Title: Direction of Radiation Emitted from Atoms
Post by: thebrain13 on 20/12/2007 17:07:53
But the reason you cant send information faster than light even though certain particles appear to interact with each other faster than the speed of light is because you cant control the information either particle is sending to the other.

It would be analogous to two radio towers placed far away from each other, that always played the same thing as one another. Like in entanglement each radio tower always played a random broadcast. Even though these towers communicate with each other faster than c, you couldnt use them to communicate faster than c because the tower always plays a random broadcast. No matter what, each tower would just view a random broadcast, thats useless.

However, if some clever engineer could figure out a way to affect the broadcasts of the towers, you could send information faster than c.
Title: Direction of Radiation Emitted from Atoms
Post by: lightarrow on 20/12/2007 21:20:10
But the reason you cant send information faster than light even though certain particles appear to interact with each other faster than the speed of light is because you cant control the information either particle is sending to the other.

It would be analogous to two radio towers placed far away from each other, that always played the same thing as one another. Like in entanglement each radio tower always played a random broadcast. Even though these towers communicate with each other faster than c, you couldnt use them to communicate faster than c because the tower always plays a random broadcast. No matter what, each tower would just view a random broadcast, thats useless.

However, if some clever engineer could figure out a way to affect the broadcasts of the towers, you could send information faster than c.
Ok, but according QM, that is impossible, it's not just a technological problem, it's a theoretical one. Anyway, noone prevents you to invent a new formulation of the quantum theory, in which that is possible. Of course all the other well established things have to work as well...
Title: Direction of Radiation Emitted from Atoms
Post by: lyner on 20/12/2007 23:44:57
I think it's time thebrain13 did some serious reading before he makes too many wild statements. This is not a subject that you can have 'ideas' about without basis. It is big boys' stuff and not magic or whimsy.
Title: Direction of Radiation Emitted from Atoms
Post by: thebrain13 on 21/12/2007 00:32:17
dude, that was a question not a wild statement. If we could find a way to control spin, would that violate the nothing faster than light theorem?
Title: Direction of Radiation Emitted from Atoms
Post by: JP on 21/12/2007 03:39:02
The problem is that entanglement only works (to the best of my knowledge) with measurements.  If I send you a state that's 100% correlated so that if I measure spin "up," your state is in spin "up," and similarly with "down."  This correlation is 100% so long as I use only measurements.  However, if I rotate my particle, yours doesn't rotate, since this isn't a measurement.  I might then be in a situation where "left" is correlated with your "up" and "right" with your "down," but you can see I haven't gained anything.
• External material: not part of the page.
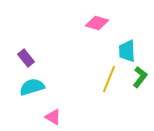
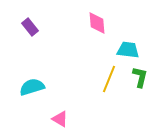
pink diamond: rotated 70 degrees clockwise
cyan trapezoid: moved 1 px right, 1 px up; rotated 100 degrees clockwise
purple rectangle: moved 4 px right, 31 px up
green L-shape: rotated 25 degrees counterclockwise
pink triangle: moved 7 px right, 2 px down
Now, can you use measurements to send information faster than light?  Most physicists think not.  Let's say I want to send you the message "Up, Up, Down."  I measure a bunch of times, and get the result "Up, Down, Down, Up, Up, Down."  So you on the other end get the same result.  Then I somehow have to call you up and tell you "Disregard measurements 2,3 and 5, and what's left is my message."  This "calling you up" is why you're limited to the speed of light, since that communication has to happen at the speed of light or slower.
Title: Direction of Radiation Emitted from Atoms
Post by: lyner on 22/12/2007 13:06:16
Quote
dude, that was a question not a wild statement.
OK, fair enough - but I thought questions contained query marks somewhere?